What do people do when politicians tax their favorite foods and drinks?
Soda will cost you more in Philadelphia, Seattle, Boulder, Colorado, and a bunch of California cities because politicians in those places voted to tax it.
The social engineers claim soda taxes will “reduce obesity,” “lower diabetes rates,” “reduce medical costs,” etc. But the politicians’ main goal is to bring in money.
Philadelphia city council members applauded wildly when their tax passed.
But store owner Melvin Robinson says, “It’s a bad tax.” Robinson, who runs Bruno’s Pizza, says the soda tax punishes his business.
His customers quickly agreed. One I interviewed for my new YouTube/Facebook/Twitter video angrily said, “Who should pay $3 for a drink that they used to get for 99 cents?”
Now, instead of buying soda at Bruno’s, she buys from a store in the next town. That’s easy to do because Bruno’s is located right on an outer edge of Philadelphia. Customers just cross the street to save money.
Do the politicians ever think about that?
“(The tax) is for what we feel is a good reason,” Philadelphia City Councilman William Greenlee told me.
I thought he would talk about saving people from obesity. That would still be obnoxious and intrusive, but Greenlee gave another, simpler reason.
“We need the money. Nothing else that we could come up with could raise that kind of funding.”
But the tax hasn’t brought in as much money as they expected. Soda sales are down by more than 50 percent. That happens when people can escape taxes by crossing a street.
Or by buying other, even less healthy things. Taxes often have unintended side effects. Although soda sales are down in Philadelphia, liquor sales are up.
That surprised Greenlee. “I don’t know about that,” he laughed, “’cause we have a liquor tax, too!”
Another problem: soda taxes are regressive. They hurt poor people most. Even Bernie Sanders campaigned against Philly’s soda tax, shouting, “You don’t have to fund child care on the backs of the poorest people in this city!”
“I didn’t know Bernie opposed it!” Greenlee replied. “But remember, we’re raising enough money to put 2,700 kids in pre-K.”
That was the city’s justification for the new tax. Activists said thousands of kids would attend “high quality” preschool.
I doubt that the schools are “high quality.” Government work rarely is. It is expensive, certainly — Philly spends more than $6,000 per child; Catholic schools charge less than $5,000.

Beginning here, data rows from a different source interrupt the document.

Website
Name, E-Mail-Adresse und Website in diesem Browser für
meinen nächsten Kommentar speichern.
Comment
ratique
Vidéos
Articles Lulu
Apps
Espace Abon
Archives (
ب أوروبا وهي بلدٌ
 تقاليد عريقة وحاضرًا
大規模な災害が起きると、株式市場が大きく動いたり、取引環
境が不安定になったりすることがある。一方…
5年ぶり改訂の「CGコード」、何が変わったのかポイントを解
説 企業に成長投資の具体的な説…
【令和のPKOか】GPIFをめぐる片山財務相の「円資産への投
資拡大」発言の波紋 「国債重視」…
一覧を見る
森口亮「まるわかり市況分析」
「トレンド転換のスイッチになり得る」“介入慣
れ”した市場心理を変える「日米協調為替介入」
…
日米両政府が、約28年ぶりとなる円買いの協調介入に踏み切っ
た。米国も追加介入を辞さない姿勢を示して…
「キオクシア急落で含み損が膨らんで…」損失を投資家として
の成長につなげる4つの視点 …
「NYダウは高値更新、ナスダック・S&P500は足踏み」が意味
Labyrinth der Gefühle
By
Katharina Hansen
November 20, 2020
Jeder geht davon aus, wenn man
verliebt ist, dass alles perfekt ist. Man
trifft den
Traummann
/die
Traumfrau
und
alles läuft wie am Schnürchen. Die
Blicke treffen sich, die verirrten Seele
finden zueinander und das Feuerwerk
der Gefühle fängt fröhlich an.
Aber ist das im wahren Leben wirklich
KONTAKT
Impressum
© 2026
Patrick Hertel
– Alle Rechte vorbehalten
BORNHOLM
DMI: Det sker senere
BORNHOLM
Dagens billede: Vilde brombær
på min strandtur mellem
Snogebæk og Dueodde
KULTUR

Greenlee laughed at that, too, replying, “Priests and nuns don’t work for that much money.”
Politicians love taxes on unhealthy things, and so do the media. Both applauded when Denmark taxed fatty food a few years ago.
“Today Show” host Matt Lauer was thrilled. “Buy food that has a certain level of fat, they charge you extra! Do we like that?” His panel did. They clapped gleefully.
But Danes behaved a lot like Melvin Robinson’s customers do. They crossed a border to avoid paying more. Denmark quickly repealed its fat tax.
But Philadelphia isn’t repealing its taxes. People there already pay 44 different ones, including a nearly 4 percent city income tax.
I said to Greenlee, “How can the city government not have enough money? They should be rolling in it!”
“But there’s a lot to do!” he replied.
Politicians do love spending other people’s money. Philadelphia gave $4 million of its new soda tax funds to the Office of Arts and Culture. That bureaucracy spent the money on things like “hip-hop dance…to teach youth empowerment and social issues.”
“Like we need that!” shouted Robinson, sarcastically. “People are trying to live!”
Then he added, politicians should “stop stealing.”
I don’t think they’re stealing, but city council members make $121,000 a year, three times Philadelphia’s median income. The mayor makes $218,000. That’s not unique to Philadelphia. Politicians routinely make much more than people they allegedly serve.
“Citizens should make more money,” Greenlee said.
Of course, they’d make more if politicians didn’t tax them to death.
John Stossel is author of “No They Can’t! Why Government Fails — But Individuals Succeed.”